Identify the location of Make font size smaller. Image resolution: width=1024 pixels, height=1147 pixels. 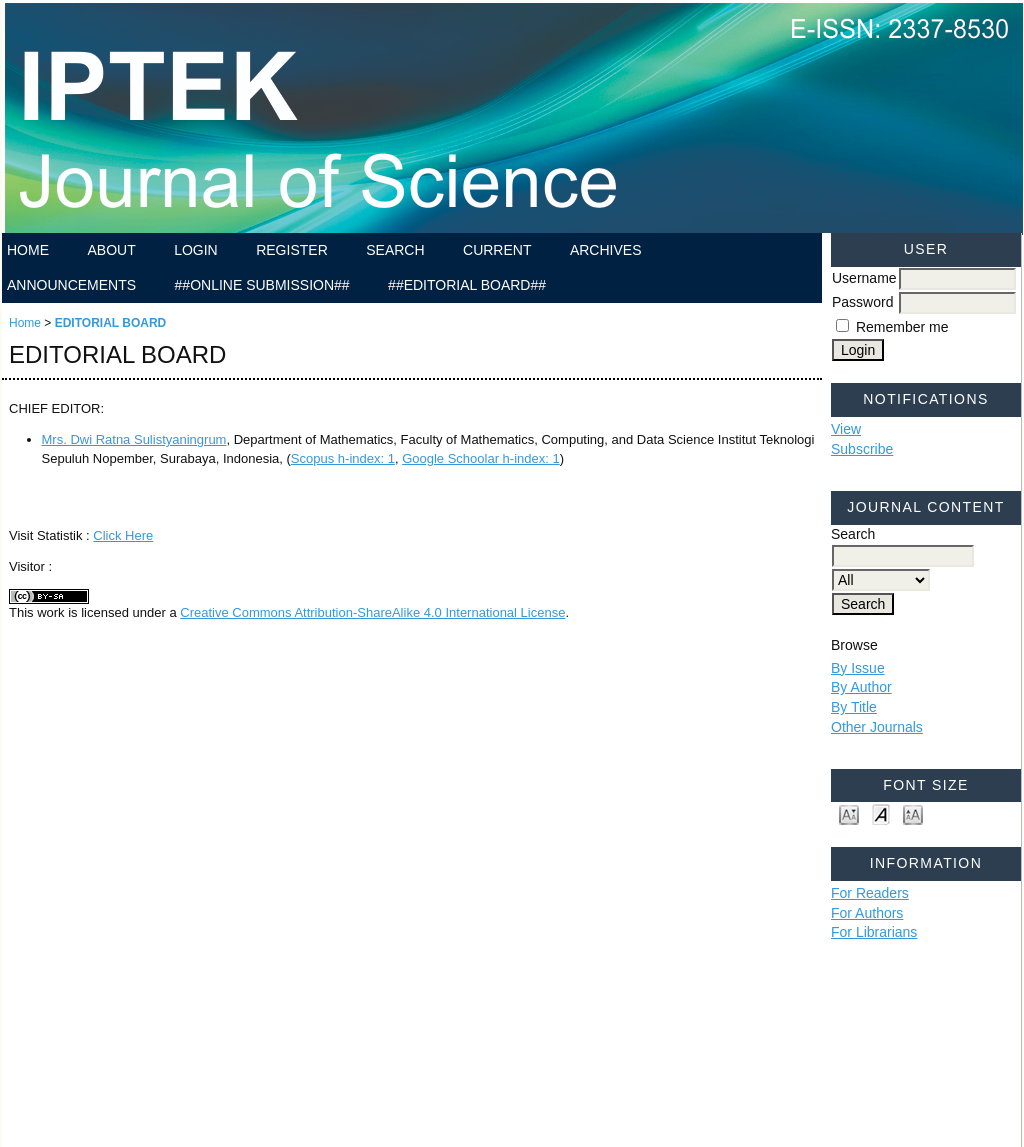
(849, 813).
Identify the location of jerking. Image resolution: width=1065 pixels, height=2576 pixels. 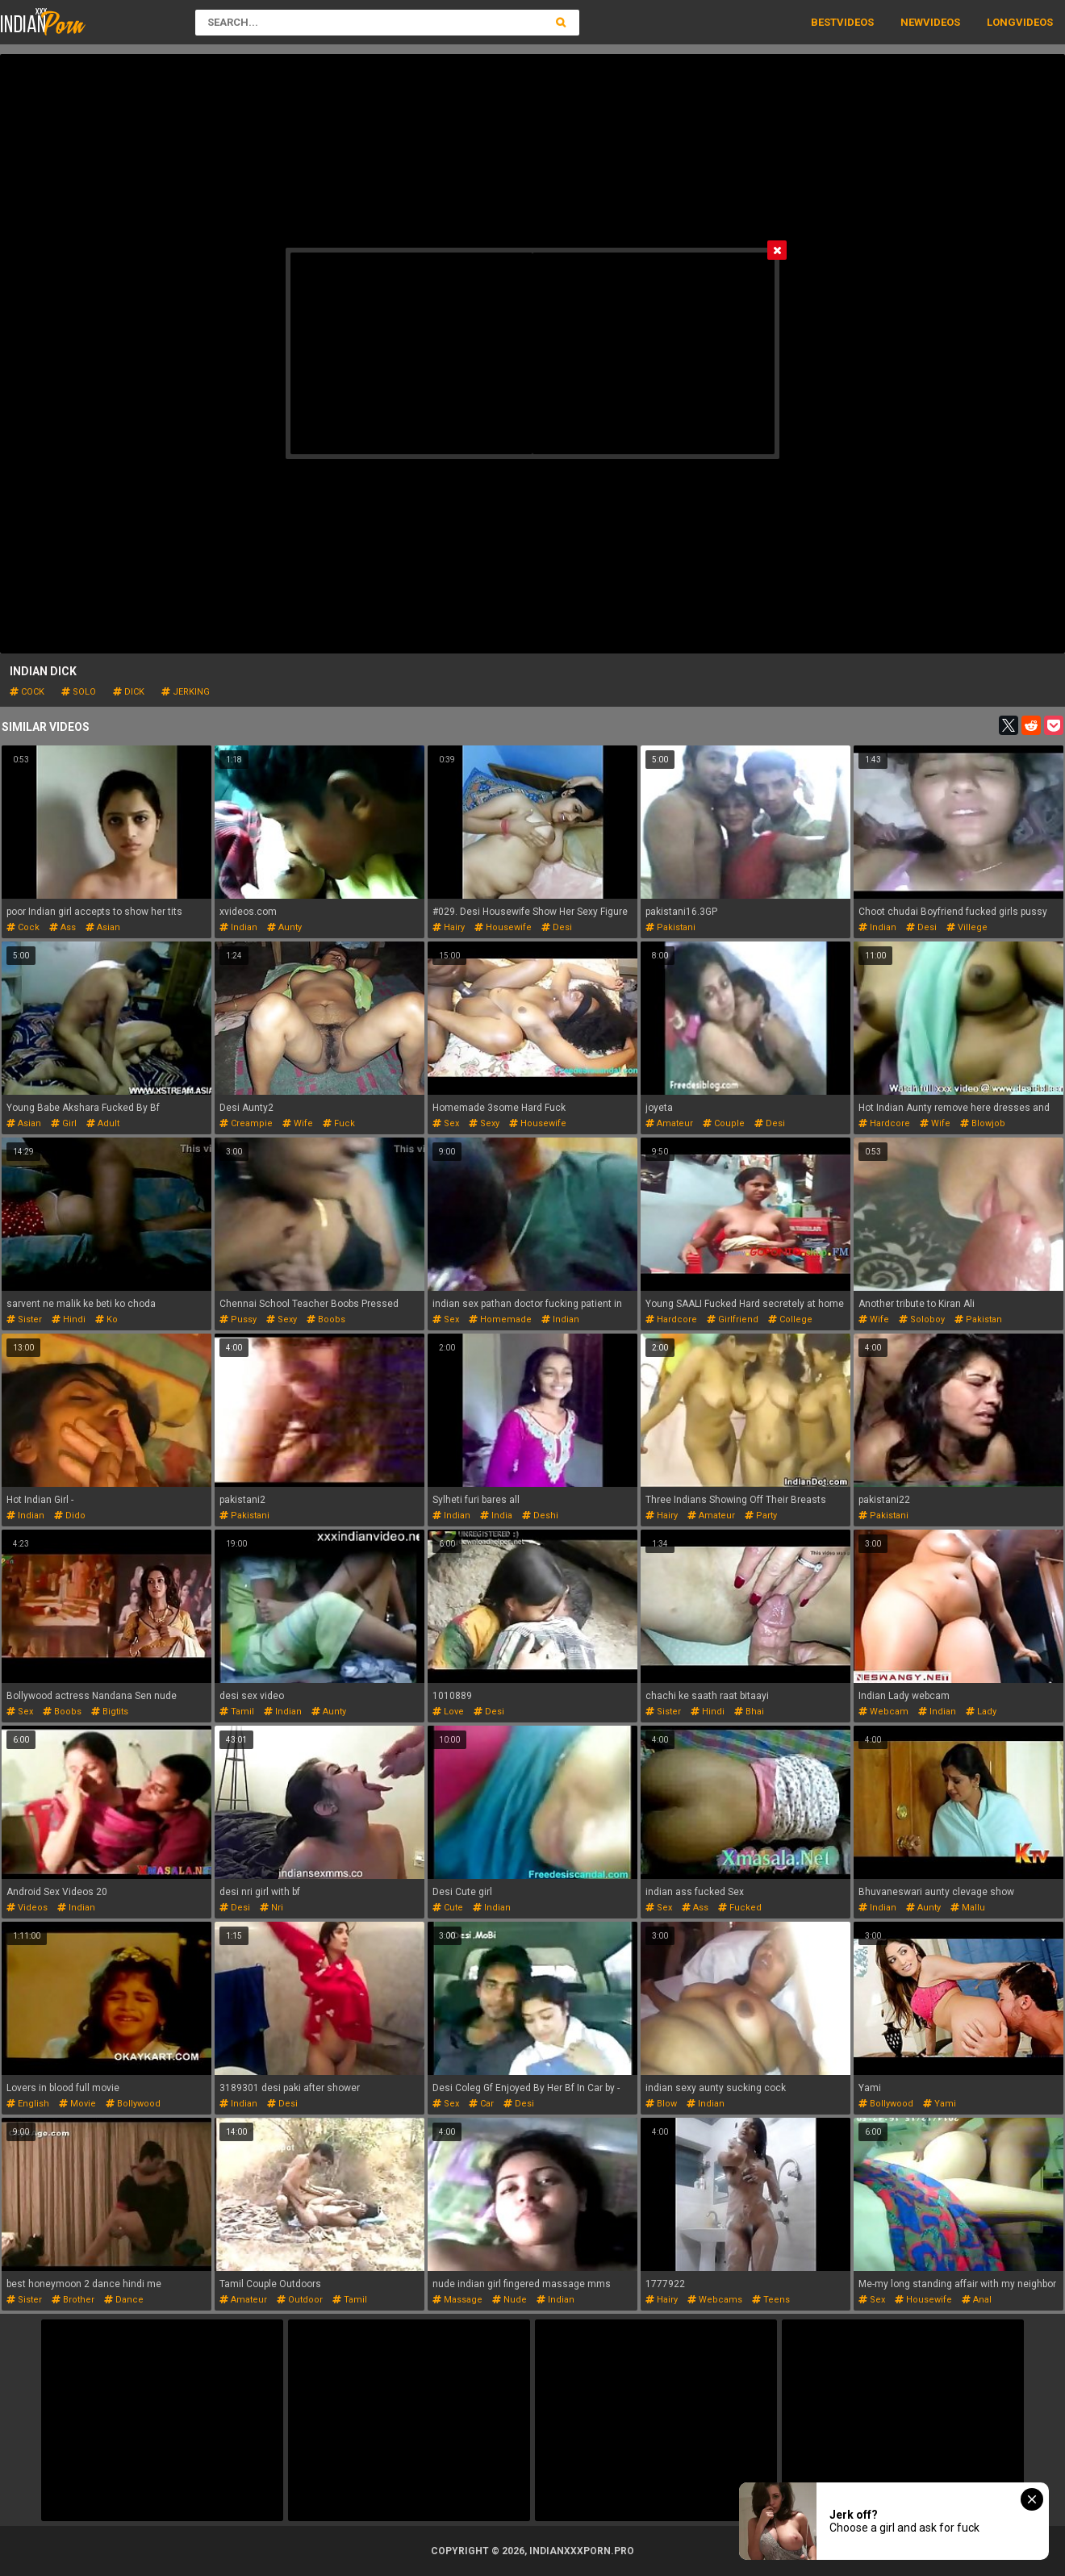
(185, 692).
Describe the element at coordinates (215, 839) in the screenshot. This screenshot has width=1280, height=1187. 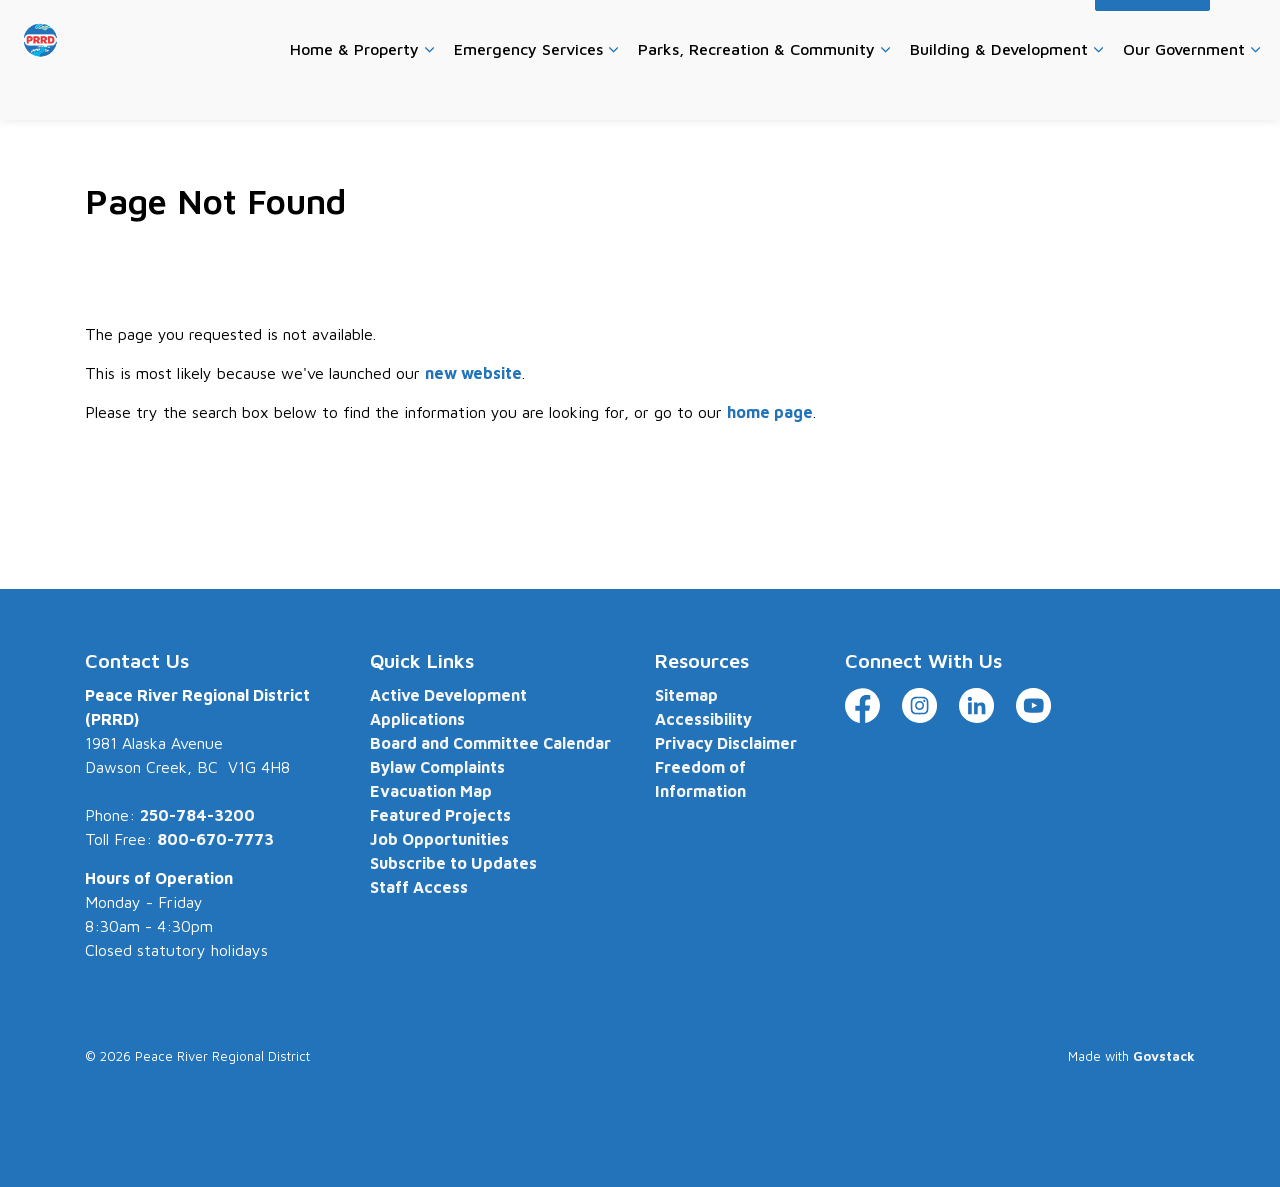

Instructions to follow —
Each line of the material above should be set down exactly, with no pictures.

Output —
Identify the location of Make font size smaller. Image resolution: width=1024 pixels, height=1147 pixels. 
(849, 813).
Identify the location of jerking. Image resolution: width=1065 pixels, height=2576 pixels. 
(185, 692).
Describe the element at coordinates (215, 839) in the screenshot. This screenshot has width=1280, height=1187. 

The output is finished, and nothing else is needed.